I next asked Adams about her portrayal of Amelia Earhart. She commented that she was really trying to find a heart to a woman who was in a man’s world, at that her characters’ spunkiness and being a foil for Stiller’s Larry really drove that. Levy would later comment that he was surprised to learn that Earhart’s autobiography is titled “For the Fun of It”, and that was a large inspiration for the development of the character.
Levy then talked about what an honor it was to film in the Smithsonian institutions, a first for a movie production. The director laughingly noted that he had of course had to promise to be really, really, really careful, but that the museums’ administration actually embraced the idea. They had seen how the first Night at the Museum feature really rejuvenated interest in visiting that movie’s locale, the Natural History Museum in New York City and wanted to continue that trend. The only caveat was that all filming needed to be done during normal museum operating hours. That meant in all instances, shooting scenes was much more like doing live theater as hundreds of surprised visitors would often watch the production.
While talking with Azaria, an interesting story came up regarding his voice work in the film. Azaria will be physically on screen playing the main villain, an evil pharaoh named Kahmunrah, but you’ll also hear him providing the dialogue for Abraham Lincoln and The Thinker statue. Lincoln, he told me, was definitely the harder one to do because he wanted to give the former president a nice grand, commanding voice, but also wanted it be funny at the same time. Levy added that he never intended to have Azaria provide the vocals for these two characters, and he had only done so as a temporary stand-in while they were filming. However, after production finished and Levy listened to other actors’ work, he just felt no one could top Azaria’s voices and left them in the film.

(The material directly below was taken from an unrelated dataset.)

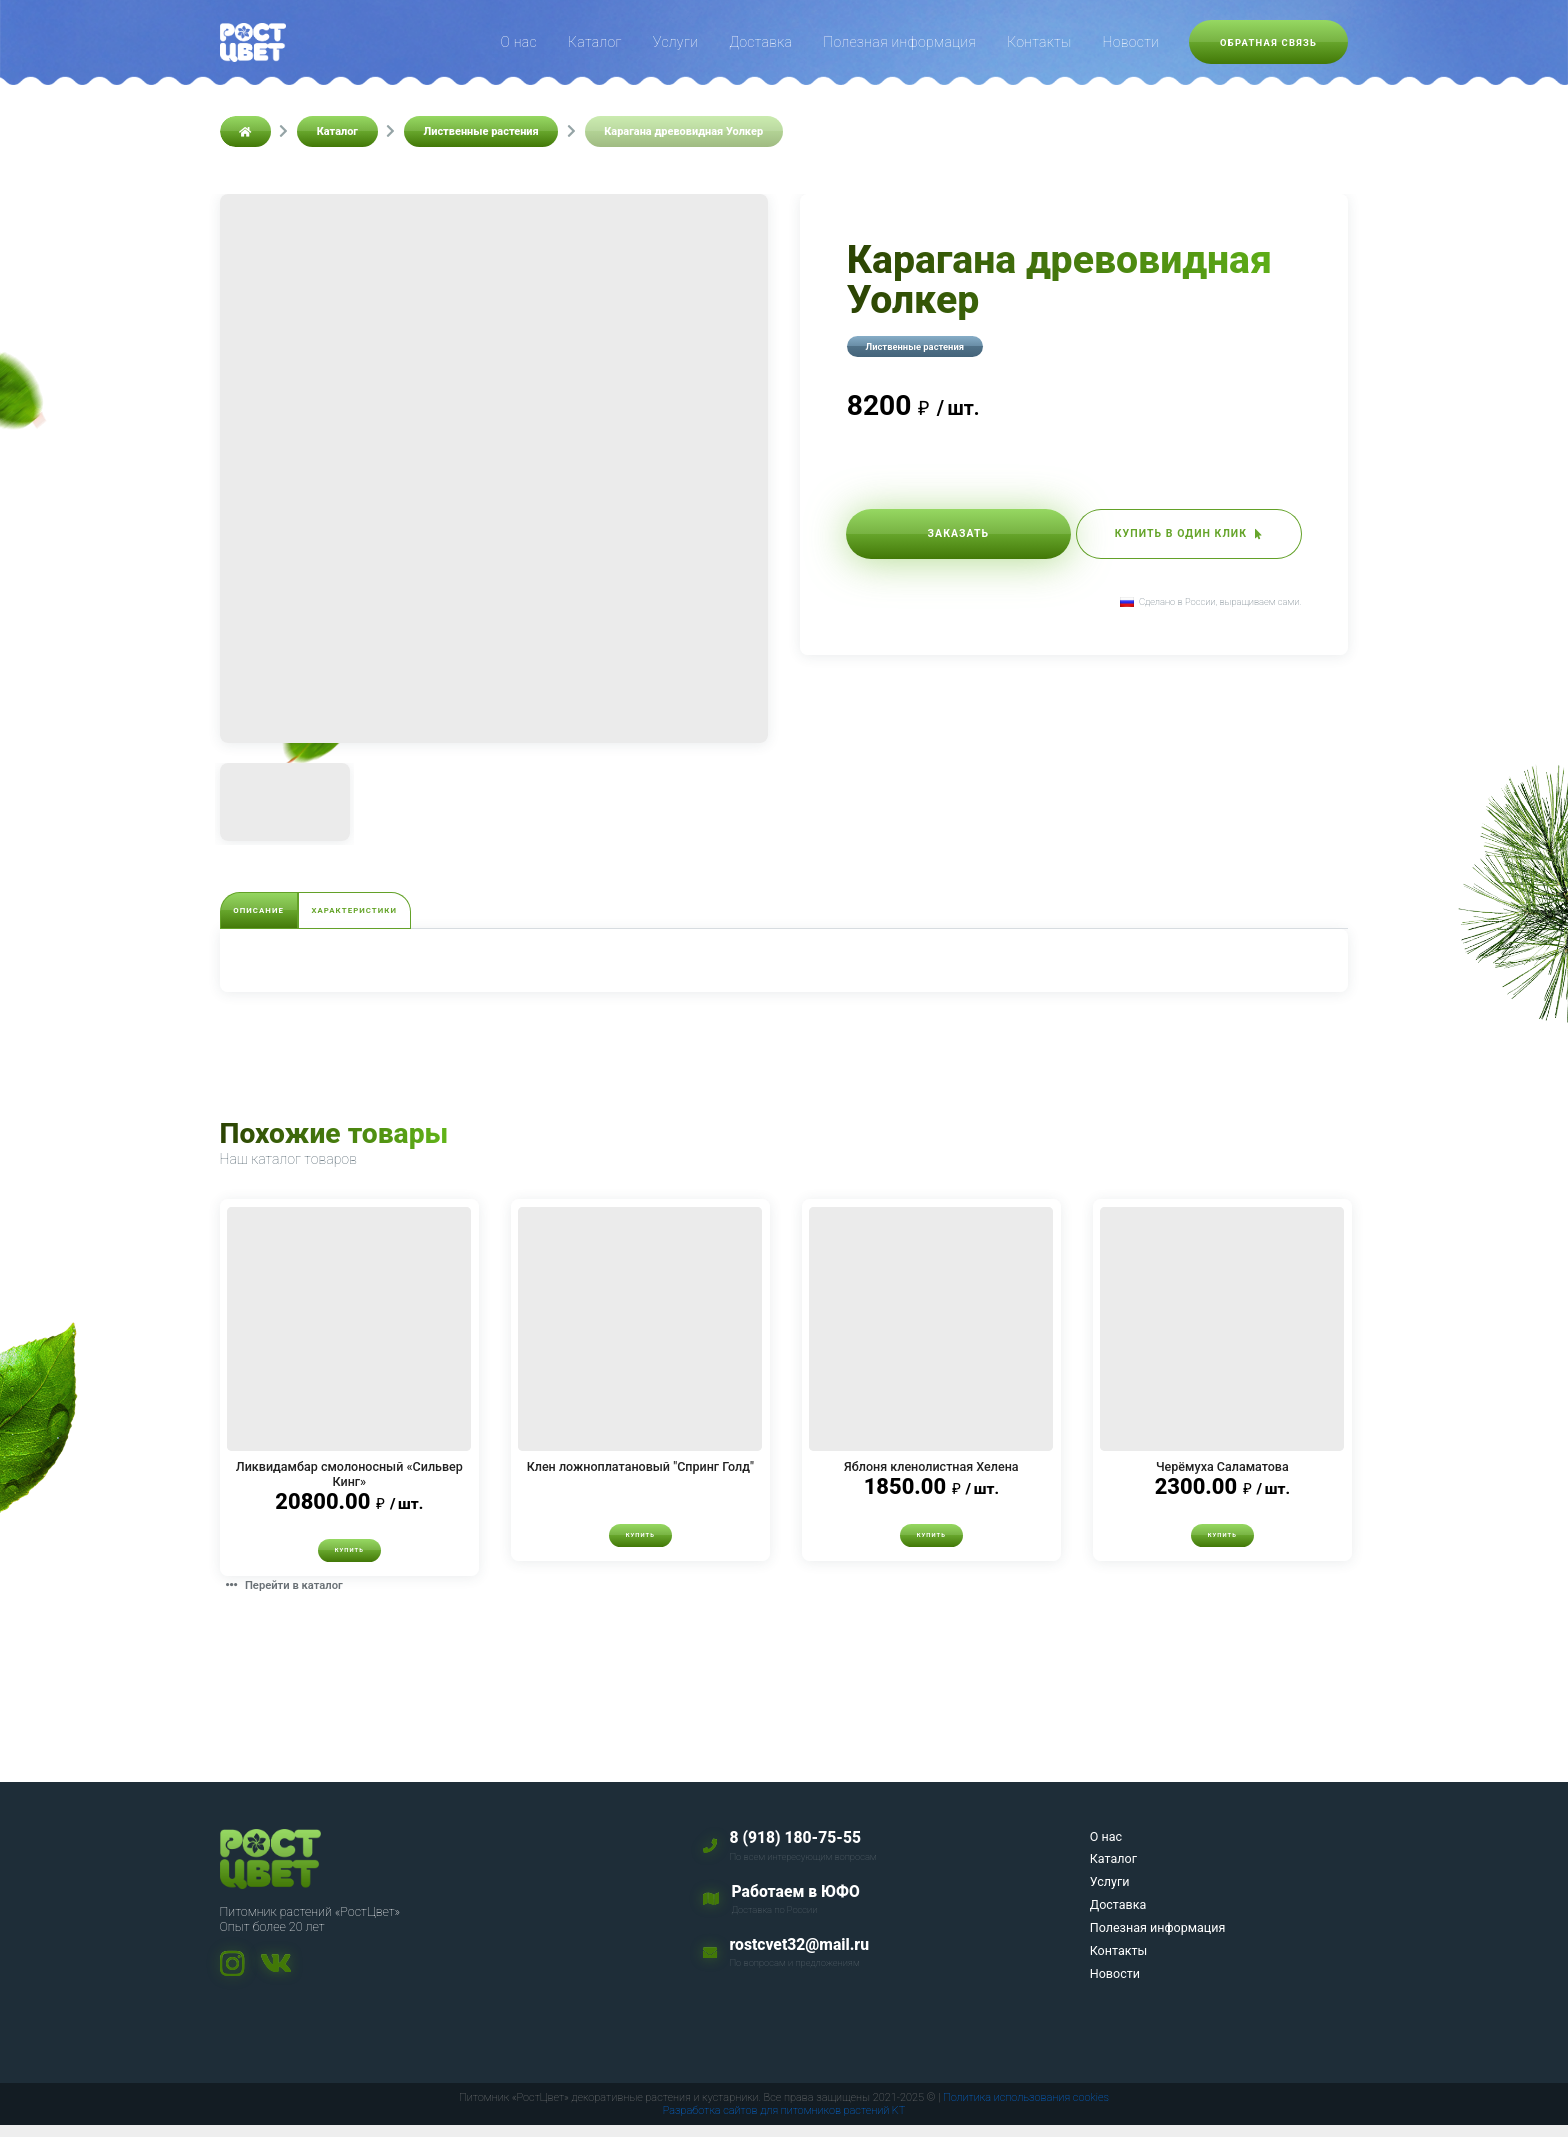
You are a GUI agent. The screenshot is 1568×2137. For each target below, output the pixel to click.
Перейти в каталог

This is a cast you can really tell enjoyed working with each other, and it showed even during the conference, as there were constant bits, jabs and jokes flying around, mostly from Williams and Gervais’ mouths. Gervais wanted audiences to know that some of the best material in the movie had been completely improvised on set, most notably a hilarious standoff scene between Stiller and Azaria.
To close things off, the cast and crew did tease that this may not be the last time these characters find themselves in an adventure, and that there was already talk of perhaps the third film taking place overseas.
Night at the Museum: Battle for the Smithsonian opens in theaters everywhere Friday, May 22st.